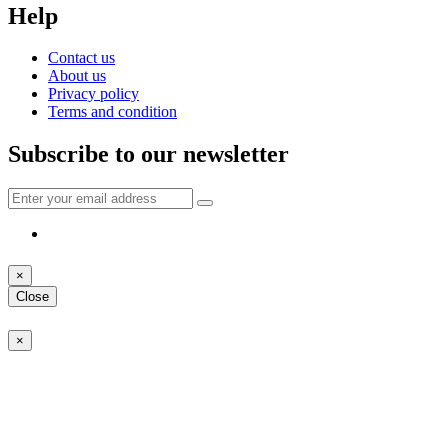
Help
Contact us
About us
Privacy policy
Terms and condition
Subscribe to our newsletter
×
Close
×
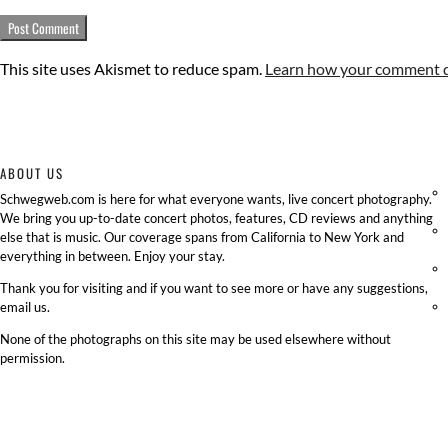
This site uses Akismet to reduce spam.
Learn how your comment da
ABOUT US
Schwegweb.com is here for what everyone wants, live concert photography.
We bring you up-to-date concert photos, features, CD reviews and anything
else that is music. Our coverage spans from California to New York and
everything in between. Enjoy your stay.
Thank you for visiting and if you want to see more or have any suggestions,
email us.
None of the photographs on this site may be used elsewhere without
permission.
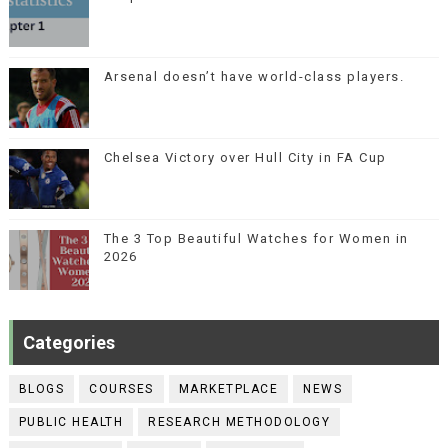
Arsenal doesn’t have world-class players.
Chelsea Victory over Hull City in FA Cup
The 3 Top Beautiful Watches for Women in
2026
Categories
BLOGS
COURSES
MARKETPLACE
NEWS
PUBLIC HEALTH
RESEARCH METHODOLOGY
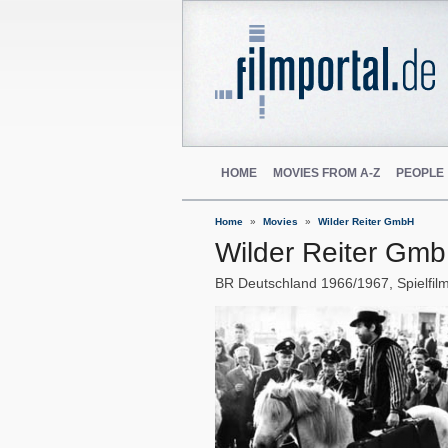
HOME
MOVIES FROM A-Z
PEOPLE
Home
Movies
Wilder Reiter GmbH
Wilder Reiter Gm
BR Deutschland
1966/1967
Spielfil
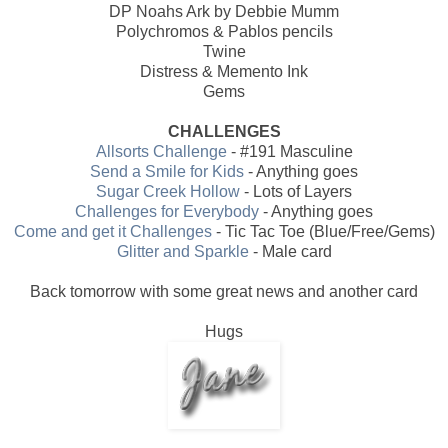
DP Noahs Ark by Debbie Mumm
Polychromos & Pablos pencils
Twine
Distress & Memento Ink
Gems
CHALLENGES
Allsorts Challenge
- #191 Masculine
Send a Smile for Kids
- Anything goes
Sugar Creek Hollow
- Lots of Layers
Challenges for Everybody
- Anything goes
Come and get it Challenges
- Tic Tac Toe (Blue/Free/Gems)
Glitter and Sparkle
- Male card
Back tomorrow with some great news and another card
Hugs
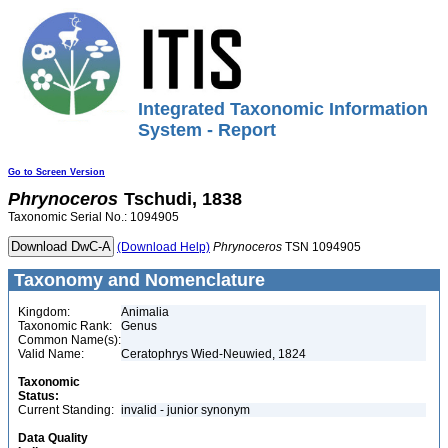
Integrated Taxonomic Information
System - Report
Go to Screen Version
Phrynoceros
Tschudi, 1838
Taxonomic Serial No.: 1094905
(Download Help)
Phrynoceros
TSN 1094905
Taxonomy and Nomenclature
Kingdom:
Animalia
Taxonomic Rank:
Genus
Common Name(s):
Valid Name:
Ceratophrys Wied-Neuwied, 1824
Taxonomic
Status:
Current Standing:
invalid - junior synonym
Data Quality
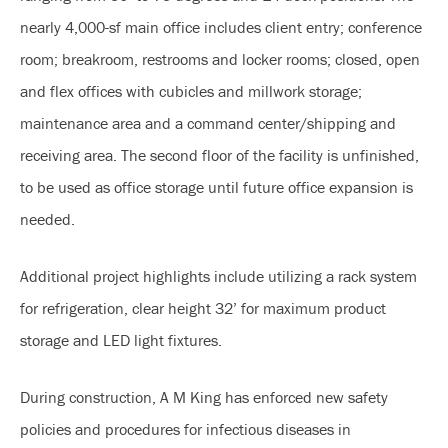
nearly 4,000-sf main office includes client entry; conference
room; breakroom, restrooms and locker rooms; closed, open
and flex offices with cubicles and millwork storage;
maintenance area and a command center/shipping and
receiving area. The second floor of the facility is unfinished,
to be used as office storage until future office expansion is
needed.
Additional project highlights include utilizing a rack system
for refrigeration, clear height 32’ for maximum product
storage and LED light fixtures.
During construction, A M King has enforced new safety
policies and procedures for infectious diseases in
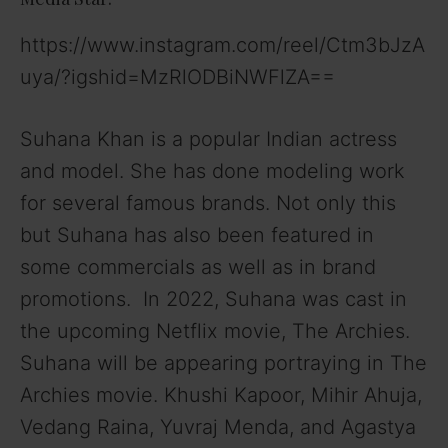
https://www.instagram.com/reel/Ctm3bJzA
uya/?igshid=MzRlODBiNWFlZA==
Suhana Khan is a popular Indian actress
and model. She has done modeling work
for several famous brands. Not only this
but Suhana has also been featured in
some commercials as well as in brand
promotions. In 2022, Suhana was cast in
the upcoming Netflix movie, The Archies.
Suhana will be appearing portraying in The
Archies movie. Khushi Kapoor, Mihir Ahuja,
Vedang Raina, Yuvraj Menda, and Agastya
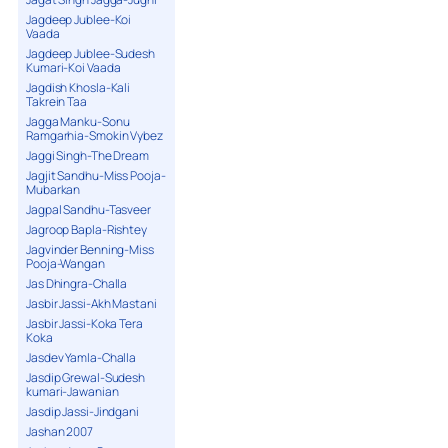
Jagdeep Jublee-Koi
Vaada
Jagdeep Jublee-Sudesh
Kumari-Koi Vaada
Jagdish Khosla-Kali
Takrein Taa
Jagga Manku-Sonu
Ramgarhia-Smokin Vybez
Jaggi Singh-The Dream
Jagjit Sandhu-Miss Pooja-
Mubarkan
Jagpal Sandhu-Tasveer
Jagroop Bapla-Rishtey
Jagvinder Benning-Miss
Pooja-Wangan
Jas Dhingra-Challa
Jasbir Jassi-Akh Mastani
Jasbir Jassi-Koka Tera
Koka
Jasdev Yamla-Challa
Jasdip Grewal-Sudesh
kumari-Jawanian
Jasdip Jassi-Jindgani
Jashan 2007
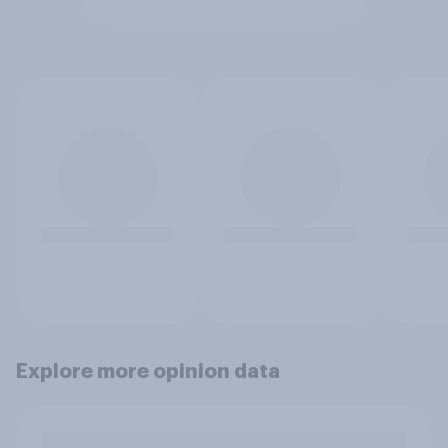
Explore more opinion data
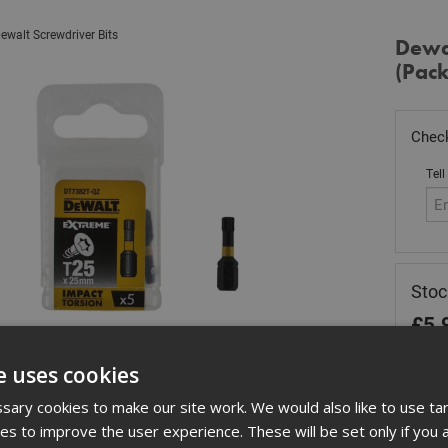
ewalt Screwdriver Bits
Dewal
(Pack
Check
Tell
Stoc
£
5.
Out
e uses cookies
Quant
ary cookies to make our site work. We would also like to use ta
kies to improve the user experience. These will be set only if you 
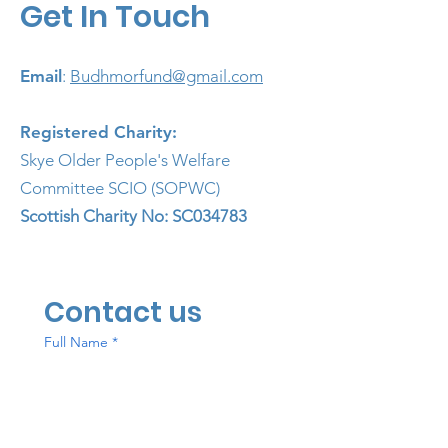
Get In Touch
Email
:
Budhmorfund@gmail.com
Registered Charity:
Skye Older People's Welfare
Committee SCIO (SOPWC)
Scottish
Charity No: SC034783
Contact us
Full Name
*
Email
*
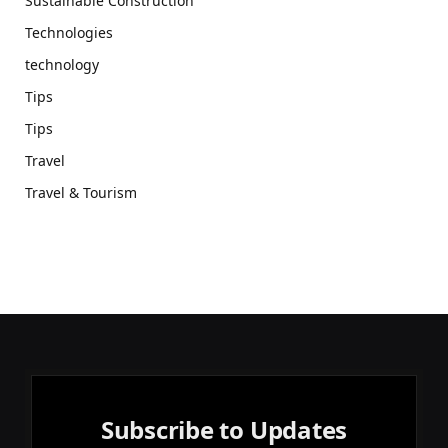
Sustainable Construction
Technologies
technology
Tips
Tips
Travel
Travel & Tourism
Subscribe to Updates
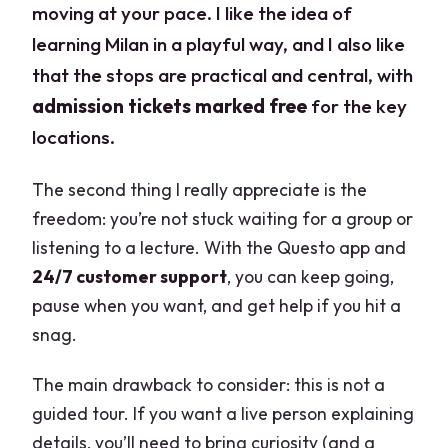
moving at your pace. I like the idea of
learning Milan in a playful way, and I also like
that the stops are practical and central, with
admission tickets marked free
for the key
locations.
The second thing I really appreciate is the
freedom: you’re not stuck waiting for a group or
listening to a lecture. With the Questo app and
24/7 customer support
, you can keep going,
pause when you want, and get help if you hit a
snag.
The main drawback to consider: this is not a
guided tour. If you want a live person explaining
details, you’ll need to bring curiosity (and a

## Task to complete
Restate, word for word, each line from the line containing "kumari-Jawanian" through the end of the entries above; the pictures are not part of the copy.

## Finished exercise
kumari-Jawanian
Jasdip Jassi-Jindgani
Jashan 2007
Explore more opinion data
ewalt Screwdriver Bits
Dewal
(Pack
Check
Tell
Stoc
£
5.
Out
e uses cookies
Quant
ary cookies to make our site work. We would also like to use ta
kies to improve the user experience. These will be set only if you 
Get In Touch
Email
:
Budhmorfund@gmail.com
Registered Charity:
Skye Older People's Welfare
Committee SCIO (SOPWC)
Scottish
Charity No: SC034783
Contact us
Full Name
*
Email
*
Sustainable Construction
Technologies
technology
Tips
Tips
Travel
Travel & Tourism
Subscribe to Updates
moving at your pace. I like the idea of
learning Milan in a playful way, and I also like
that the stops are practical and central, with
admission tickets marked free
for the key
locations.
The second thing I really appreciate is the
freedom: you’re not stuck waiting for a group or
listening to a lecture. With the Questo app and
24/7 customer support
, you can keep going,
pause when you want, and get help if you hit a
snag.
The main drawback to consider: this is not a
guided tour. If you want a live person explaining
details, you’ll need to bring curiosity (and a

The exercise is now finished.